Landry continued: “This camp was originally built here at Angola to house the most disruptive of prisoners. It was called Camp J. Over the years, it was neglected and fell into disrepair. We decided to repair it and put it back into service to help fulfill the mission of removing criminal illegal aliens that have been causing havoc in our communities.”
Landry said that the unit will be able to hold more than 400 people within the next few months.
“If you are in America illegally, you could find yourself in CECOT, Cornhusker Clink, Speedway Slammer, or Louisiana Lockup,” Noem wrote in one of several social media posts about Angola. “Avoid arrest and self deport NOW using the CBP Home App.”
Officials made similar threats this summer when they opened “Alligator Alcatraz,” the ICE jail hastily constructed in Florida’s alligator-infested swamplands.
“You never have to go to Alligator Alcatraz as an illegal alien,” Florida Gov. Ron DeSantis (R) said at a news conference in July. “If you can take that plane ticket and you can go, and DHS is picking up the cost of that,” he added, referring to DHS’s self-deportation campaign.
Last month, a federal judge ordered the administration to close the Florida facility, but yesterday a Trump-dominated appeals court blocked the lower court’s ruling, allowing it to stay open.
Angola has long been synonymous with brutal, inhumane, and dangerous conditions.
In 2023, a district court found that “rather than receiving medical ‘care,’ the inmates [at Angola] are instead subjected to cruel and unusual punishment by medical mistreatment.”
“The human cost of these 26 YEARS is unspeakable,” the judge continued. “In the following pages, the Court will make detailed and extensive findings of the callous and wanton disregard for the medical care of inmates at Angola.
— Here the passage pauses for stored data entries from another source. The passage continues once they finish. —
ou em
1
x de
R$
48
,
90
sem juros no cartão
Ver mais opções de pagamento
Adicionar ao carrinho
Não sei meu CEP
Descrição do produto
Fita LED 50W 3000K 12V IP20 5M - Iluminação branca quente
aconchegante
The finding is that the ‘care’ is not care at all, but abhorrent cruel and unusual punishment that violates the United States Constitution.”
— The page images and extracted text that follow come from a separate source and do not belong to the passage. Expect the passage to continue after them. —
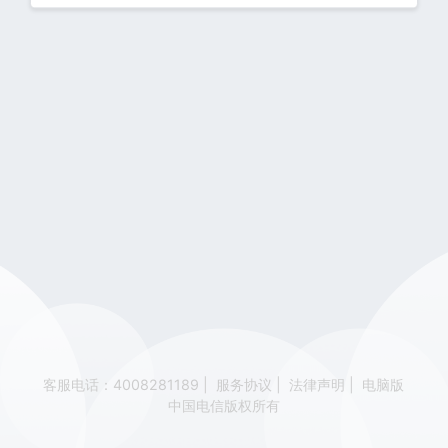
客服电话：4008281189
|
服务协议
|
法律声明
|
电脑版
中国电信版权所有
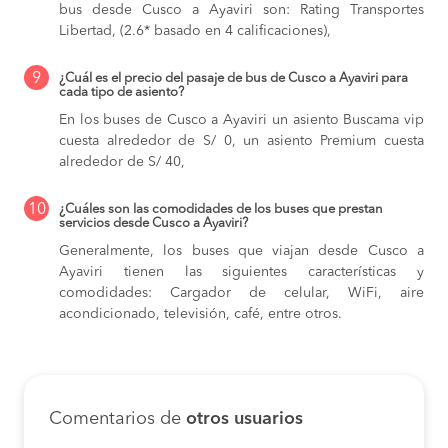
bus desde Cusco a Ayaviri son: Rating Transportes
Libertad, (2.6* basado en 4 calificaciones),
9
¿Cuál es el precio del pasaje de bus de Cusco a Ayaviri para
cada tipo de asiento?
En los buses de Cusco a Ayaviri
un asiento Buscama vip
cuesta alrededor de S/ 0,
un asiento Premium cuesta
alrededor de S/ 40,
10
¿Cuáles son las comodidades de los buses que prestan
servicios desde Cusco a Ayaviri?
Generalmente, los buses que viajan desde Cusco a
Ayaviri tienen las siguientes características y
comodidades: Cargador de celular, WiFi, aire
acondicionado, televisión, café, entre otros.
Comentarios de
otros usuarios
In another case, incarcerated workers at Angola sued prison officials, alleging that they were forced to work in the fields performing “grueling, but pointless, manual agricultural labor,” for, at most, two cents an hour. They say they were forced to work in extreme heat with little if any access to clean, cold drinking water. If they were unable to work, they were placed in solitary confinement, according to their motion.
Amy Fischer, Amnesty International USA’s director for refugee and migrant rights, said in a statement that detaining immigrants at Angola “is just the latest move in President Trump’s shameful attack on immigrants.”
“Angola prison, a notorious facility built on a former plantation used to enslave people, is steeped in a legacy of racism and brutal conditions,” she continued. “Detaining people in places like Angola and ‘Alligator Alcatraz’ is not about safety; it is cruelty by design. And it must stop.”